(Stored items)
....

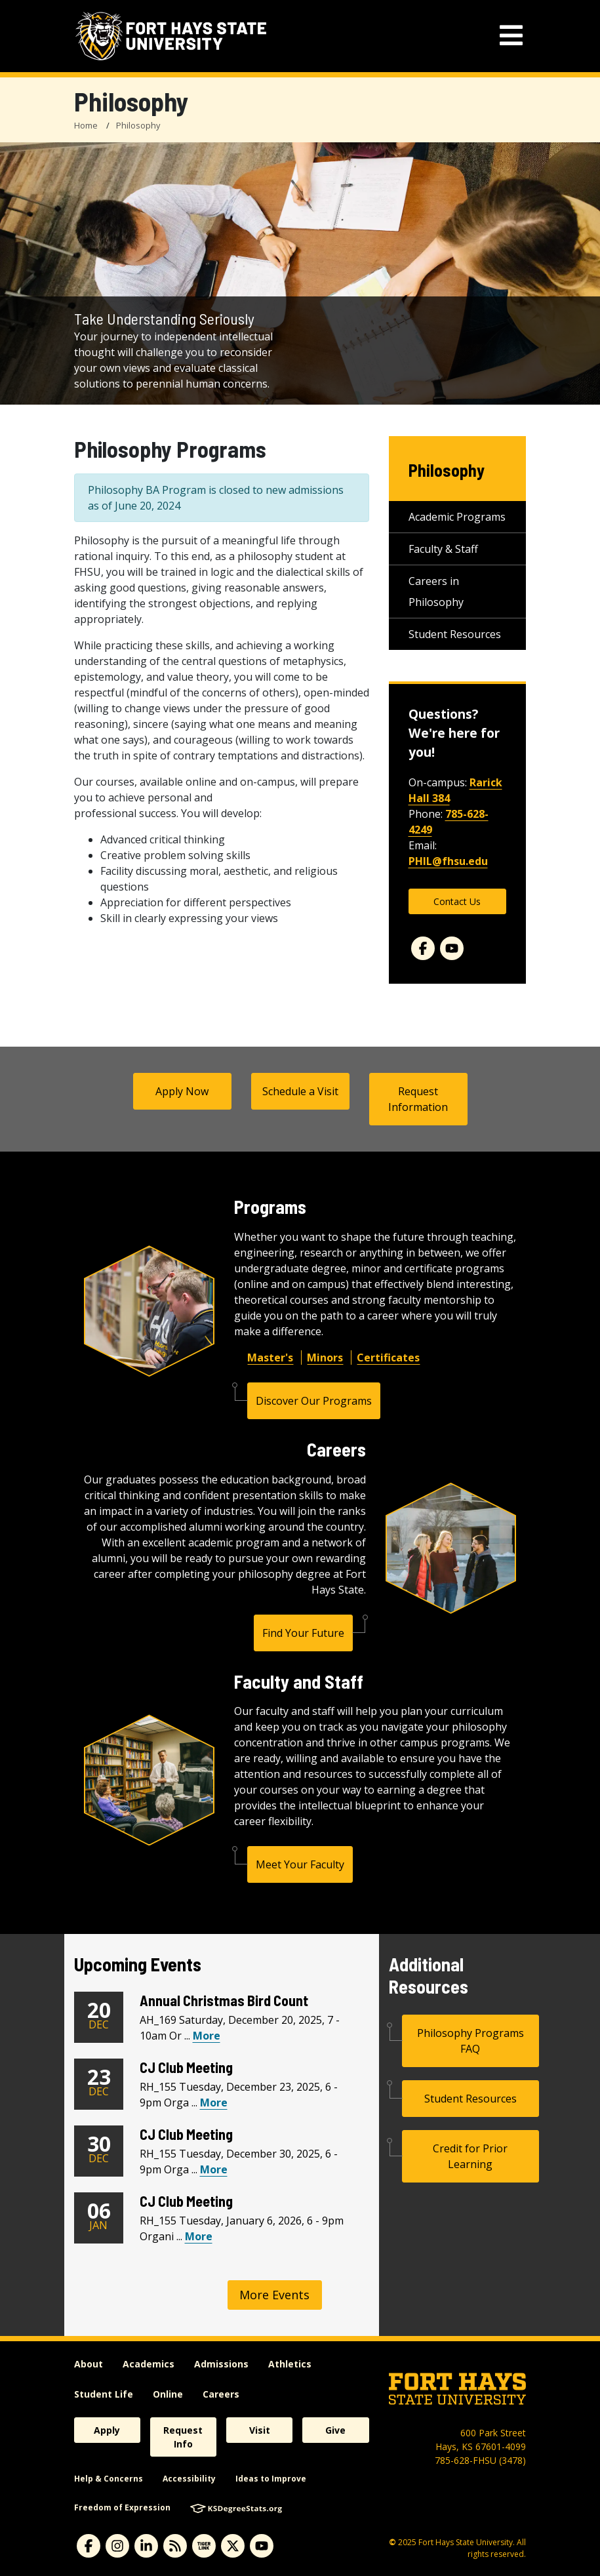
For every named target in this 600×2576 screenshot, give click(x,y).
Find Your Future (303, 1633)
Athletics (289, 2364)
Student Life (103, 2394)
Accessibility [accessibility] (189, 2478)
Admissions (221, 2364)
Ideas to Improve (270, 2478)
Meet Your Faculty (300, 1864)
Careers (221, 2394)
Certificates (388, 1357)
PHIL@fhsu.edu (448, 861)
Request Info (183, 2437)
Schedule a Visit (300, 1091)
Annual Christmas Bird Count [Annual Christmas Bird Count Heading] (224, 2000)
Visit (259, 2430)
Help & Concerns (108, 2478)
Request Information (418, 1099)
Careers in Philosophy (436, 591)
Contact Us (457, 901)
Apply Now (182, 1091)
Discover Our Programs (314, 1401)
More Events (274, 2295)
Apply (107, 2430)
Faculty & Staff (443, 549)
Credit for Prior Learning (470, 2156)
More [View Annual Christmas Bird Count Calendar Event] (206, 2035)
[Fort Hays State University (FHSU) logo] (171, 36)
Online (168, 2394)
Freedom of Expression (122, 2507)
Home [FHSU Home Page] (86, 125)
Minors (325, 1357)
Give (335, 2430)
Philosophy (138, 125)
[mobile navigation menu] (511, 36)
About (88, 2364)
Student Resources (455, 634)
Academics (148, 2364)
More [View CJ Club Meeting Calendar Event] (214, 2102)
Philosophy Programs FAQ (470, 2041)
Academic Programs (457, 517)
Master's (270, 1357)
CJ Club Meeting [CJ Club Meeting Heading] (186, 2067)
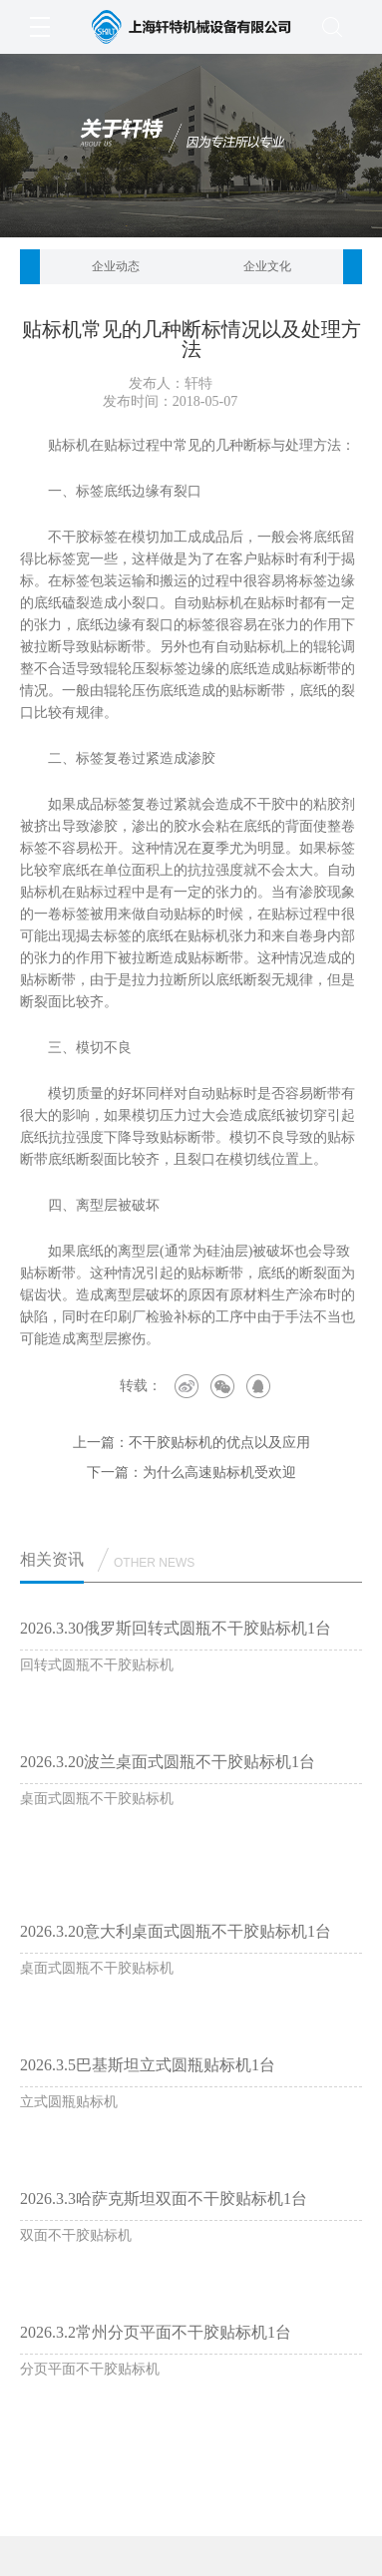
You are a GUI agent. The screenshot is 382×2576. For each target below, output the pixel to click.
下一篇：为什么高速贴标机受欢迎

....

Would you please print out all the records above exactly, minus any pictures?

◆ Response below
For every named target in this 600×2576 screenshot, give click(x,y).
Find Your Future (303, 1633)
Athletics (289, 2364)
Student Life (103, 2394)
Accessibility [accessibility] (189, 2478)
Admissions (221, 2364)
Ideas to Improve (270, 2478)
Meet Your Faculty (300, 1864)
Careers (221, 2394)
Certificates (388, 1357)
PHIL@fhsu.edu (448, 861)
Request Info (183, 2437)
Schedule a Visit (300, 1091)
Annual Christmas Bird Count [Annual Christmas Bird Count Heading] (224, 2000)
Visit (259, 2430)
Help & Concerns (108, 2478)
Request Information (418, 1099)
Careers in Philosophy (436, 591)
Contact Us (457, 901)
Apply Now (182, 1091)
Discover Our Programs (314, 1401)
More Events (274, 2295)
Apply (107, 2430)
Faculty & Staff (443, 549)
Credit for Prior Learning (470, 2156)
More [View Annual Christmas Bird Count Calendar Event] (206, 2035)
[Fort Hays State University (FHSU) logo] (171, 36)
Online (168, 2394)
Freedom of Expression (122, 2507)
Home [FHSU Home Page] (86, 125)
Minors (325, 1357)
Give (335, 2430)
Philosophy (138, 125)
[mobile navigation menu] (511, 36)
About (88, 2364)
Student Resources (455, 634)
Academics (148, 2364)
More [View CJ Club Meeting Calendar Event] (214, 2102)
Philosophy Programs FAQ (470, 2041)
Academic Programs (457, 517)
Master's (270, 1357)
CJ Club Meeting [CJ Club Meeting Heading] (186, 2067)
You are a GUI agent. The screenshot is 382×2576. For each target below, output the pixel to click.
下一篇：为什么高速贴标机受欢迎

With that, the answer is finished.